Furthermore, in the 2000s, the number of viewers of foreign dramas increased and their tastes diversified. In particular, criminal investigations have become popular with the success of American dramas. In Korea, dramas such as "Byul Soon-gum," "Special Crime Scandal," "TEN," "Hit," and "Sign" have been relatively active in Korean genres, crossing cable channels and terrestrial channels. Like the drama "Hit" that actively utilizes the melodrama code and "Sign," which borrows the narratives of American dramas, melodrama and narrative dramas were evaluated as Korean-style genres. In addition, "The Ghost" and "The Chaser" have shattered viewers' hopes for a sweet story. It was notable that realistic narratives were added to the plot of the genre.

2010s Korean drama 
A major feature of dramas in the 2010s is that they opened the heyday of the so-called Korean-style romance fantasy genre, combining a world of fantasy, which is far from realistic, but persuasive production, acting, and script. Compared to the previous era, male characters had excellent abilities, but they were boundlessly vulnerable to their own women, and women's characters were not necessarily protected even if they were poor according to the times, but they were more enterprising in talking about their own arguments and solving problems on their own. Just like fantasy tendencies, attempts to reinterpret subjects or characters that were difficult to see in existing romance movies such as supernatural powers, aliens, goblins, and Yoon-hoi were also notable.

Lee Min-ho, Kim Soo-hyun, Song Joong-ki, Kim Woo-bin, Park Shin-hye, and Seo Hyun-jin emerged as new drama stars representing the 2010s, while actors in their 30s and 40s, including Gong Yoo, Lee Dong-wook, Song Hye-kyo, Jeon Ji-hyun, Ha Ji-won and Jang Dong-gun, also opened their second heyday through dramas.
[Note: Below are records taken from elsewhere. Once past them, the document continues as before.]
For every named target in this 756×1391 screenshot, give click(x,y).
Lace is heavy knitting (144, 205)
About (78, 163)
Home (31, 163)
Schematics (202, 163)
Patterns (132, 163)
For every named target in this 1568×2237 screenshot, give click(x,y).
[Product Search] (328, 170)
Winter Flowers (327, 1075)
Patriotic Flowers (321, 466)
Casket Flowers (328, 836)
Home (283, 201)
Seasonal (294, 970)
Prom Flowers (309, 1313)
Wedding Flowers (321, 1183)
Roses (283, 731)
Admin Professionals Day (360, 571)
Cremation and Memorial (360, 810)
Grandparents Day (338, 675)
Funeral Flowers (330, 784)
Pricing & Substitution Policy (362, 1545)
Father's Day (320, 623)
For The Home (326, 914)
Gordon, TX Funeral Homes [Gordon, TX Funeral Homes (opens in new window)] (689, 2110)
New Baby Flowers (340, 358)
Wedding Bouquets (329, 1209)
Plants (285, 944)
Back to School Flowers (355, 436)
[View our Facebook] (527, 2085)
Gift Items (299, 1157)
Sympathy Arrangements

While the main targets of the Korean Wave were Japan and Southeast Asia until the 1990s and the 2000s, the Korean Wave craze began in China in the 2010s, and drama was at the center of this craze. In addition to the "Chicken and Beer" craze brought by "My Love from the Star," famous lines, famous scenes, fashion, OSTs, and major filming locations in China have caused syndromes there.

However, ignoring the assessment that it is the golden age of drama, the 2010s were the worst Dark Ages for historical period dramas, especially in the field of "Daeha Drama," called traditional historical dramas. In fact, the production of historical dramas has slowed down since the late 2000s, as major dramas dealing with the Three Kingdoms Period and Korea History suffered a series of crushing defeats in ratings and completeness. In addition, as the status of terrestrial broadcasters in the drama market decreased in the 2010s and the market environment was reorganized around the cable and general programming, the atmosphere of avoiding high-quality historical dramas began to form.

And the drama market, which was led by only three terrestrial broadcasters, has changed since the 2010s as general programming and cable channels jumped in.
Wearing a televised 'Stars from you' in 2014 is a new Korean history. Japan, unlike huge popularity and profits of scale in China with the center's popularity and opened an era 'The 3.0'. Followed by 'Pinocchio' reached the highest price China was sold for $28 million (about 300 million 1127 million won) per session.

On the other hand, the multichannel era for general service and cable TV breakthroughs. Cable drama 'Reply 1997' and 'Reply 1994' is it offers nostalgic value in the 1990s and the best ratings ever. The work of the pros and cons of being green tvn 'Misaeng' receiving enthusiastic support of the office workers and caused a social sensation.